On 12 February 2019, the European Data Protection Board (EDPB) met for its seventh plenary session. You can see our blog on the full session here.
At this session, the EDPB adopted two information notes. The information notes offer guidance on data protection issues in the event of a no-deal Brexit, namely: data transfers generally and binding corporate rules lead supervisory authorities (BCR lead).
Data transfers in the event of a no-deal Brexit
The guidance is separated into three distinct sections.
Preparation for transfers of data from the EEA to the UK
The EDPB sets out five steps for businesses to take in advance of Brexit. Businesses who transfer data from the European Economic Area (EEA) to the United Kingdom (UK) should start preparing now. To prepare, the EDPB suggests the following:
I. Identify the processing activities that require the transfer of personal data
II. Determine the data transfer mechanism that is most appropriate on the facts
III. Prepare the relevant transfer mechanism in advance of 30 March 2019
IV. Indicate in internal documents that you will be transferring data to the UK
V. Update your privacy notices accordingly.
Data transfers from the EEA to the UK
In the event of a no-deal Brexit, the UK will become a third country. This means that, post-Brexit, data transfers to the UK can only occur under the following mechanisms:
I. Adequacy agreement. There is currently no adequacy agreement in place for the UK.
II. Standard contractual clauses. These can be used alongside your data processing agreement. They must not be modified, and must be signed as provided by the European Commission.
III. Binding corporate rules. These are personal data protection policies agreed by a group of companies, and approved by the BCR lead supervisory authority and the EDPB.
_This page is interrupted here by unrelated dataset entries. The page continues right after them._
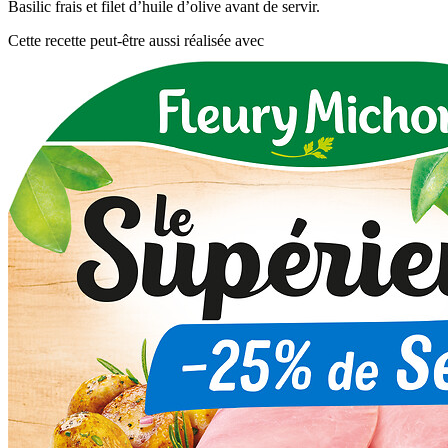
Basilic frais et filet d’huile d’olive avant de servir.
Cette recette peut-être aussi réalisée avec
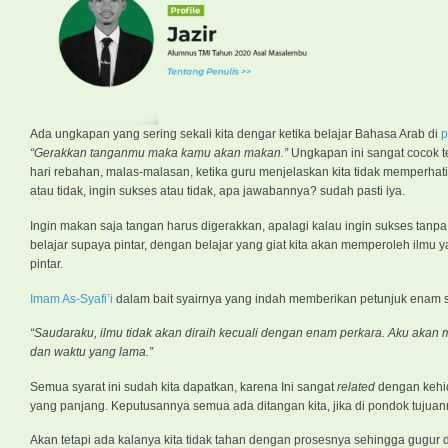
Ada ungkapan yang sering sekali kita dengar ketika belajar Bahasa Arab di
p
“Gerakkan tanganmu maka kamu akan makan.”
Ungkapan ini sangat cocok te
hari rebahan, malas-malasan, ketika guru menjelaskan kita tidak memperhatikan.
atau tidak, ingin sukses atau tidak, apa jawabannya? sudah pasti iya.
Ingin makan saja tangan harus digerakkan, apalagi kalau ingin sukses tanpa
belajar supaya pintar, dengan belajar yang giat kita akan memperoleh ilmu
pintar.
Imam As-Syafi’i
dalam bait syairnya yang indah memberikan petunjuk enam s
“Saudaraku, ilmu tidak akan diraih kecuali dengan enam perkara. Aku akan
dan waktu yang lama.”
Semua syarat ini sudah kita dapatkan, karena Ini sangat
related
dengan kehid
yang panjang. Keputusannya semua ada ditangan kita, jika di pondok tujua
Akan tetapi ada kalanya kita tidak tahan dengan prosesnya sehingga gugur di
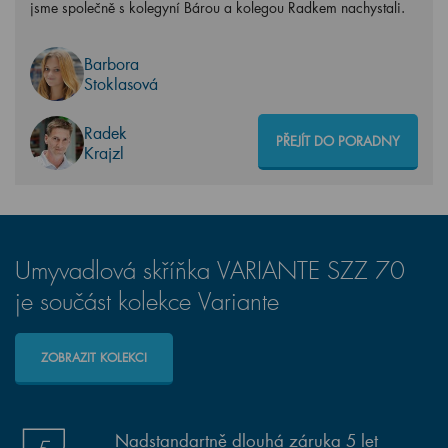
jsme společně s kolegyní Bárou a kolegou Radkem nachystali.
Barbora
Stoklasová
Radek
PŘEJÍT DO PORADNY
Krajzl
Umyvadlová skříňka VARIANTE SZZ 70
je součást kolekce Variante
ZOBRAZIT KOLEKCI
Nadstandartně dlouhá záruka 5 let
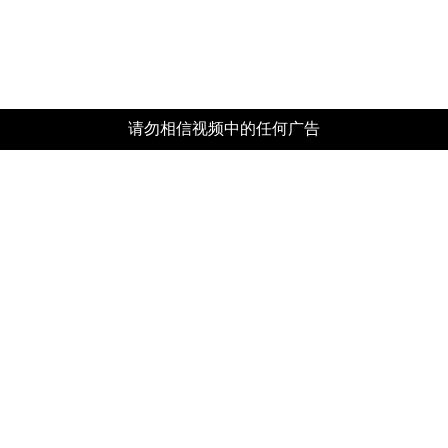
请勿相信视频中的任何广告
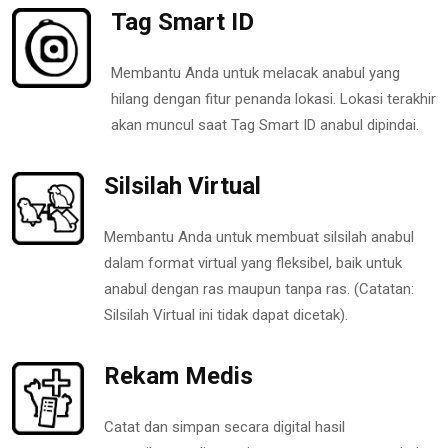
Tag Smart ID
Membantu Anda untuk melacak anabul yang
hilang dengan fitur penanda lokasi. Lokasi terakhir
akan muncul saat Tag Smart ID anabul dipindai.
Silsilah Virtual
Membantu Anda untuk membuat silsilah anabul
dalam format virtual yang fleksibel, baik untuk
anabul dengan ras maupun tanpa ras. (Catatan:
Silsilah Virtual ini tidak dapat dicetak).
Rekam Medis
Catat dan simpan secara digital hasil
IV. Codes of conduct and certification mechanisms. These should contain binding and enforceable commitments, such as to provide appropriate safeguards. The EDPB is planning to publish guidance in this area.
V. Relying on derogations. There are a number of derogations which allow for the transfer of personal data without the safeguards listed above. However, these are interpreted very restrictively.
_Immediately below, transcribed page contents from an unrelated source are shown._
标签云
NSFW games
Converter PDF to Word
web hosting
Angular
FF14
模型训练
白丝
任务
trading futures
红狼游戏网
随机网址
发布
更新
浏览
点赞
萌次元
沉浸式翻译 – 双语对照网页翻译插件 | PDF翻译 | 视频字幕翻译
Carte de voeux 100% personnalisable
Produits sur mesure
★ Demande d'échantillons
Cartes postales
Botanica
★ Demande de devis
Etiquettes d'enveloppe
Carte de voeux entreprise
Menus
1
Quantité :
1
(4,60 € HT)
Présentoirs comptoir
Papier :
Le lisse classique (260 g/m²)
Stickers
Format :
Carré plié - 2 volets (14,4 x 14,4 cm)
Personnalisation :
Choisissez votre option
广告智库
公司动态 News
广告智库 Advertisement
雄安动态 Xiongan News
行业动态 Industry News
Data transfers from the UK to the EEA
Current practice can continue. Personal data can transfer freely from the UK to the EEA.
Binding Corporate Rules lead supervisory authorities
The guidance is relevant to groups of companies for whom the UK supervisory authority, the Information Commissioner’s Office (ICO), acts as the BCR lead. The ICO will no longer have a mandate to act as BCR lead in the event of a no-deal Brexit. Affected companies should start to consider their options now.
The EDPB’s advice is that groups of companies headquartered in the UK should identify a new BCR lead within the EU. The EDPB’s advice is the same, regardless of whether:
I. You are an authorised BCR holder.
II. You are not yet a BCR holder, but wish to apply.
III. You currently have a BCR application under review by the ICO.
IV. You currently have a draft ICO decision before the EDPB for approval.
In scenarios three and four above, the newly-appointed BCR lead will take over the review and approval processes.
The decision as to which BCR lead to appoint should be based on the criteria in Article 29 Working Party’s guidance from April 2018.
The guidance in EDPB’s information notes provides a level of certainty in a very uncertain time. The EDPB has provided clear, practical steps for businesses to take to ensure that personal data can transfer freely in the event of a no-deal Brexit.
As things currently stand, the UK will leave the EU on 29 March 2019. We therefore suggest that, in light of the EDPB’s guidance, you start to conduct an internal review of your data transfer mechanisms sooner rather than later.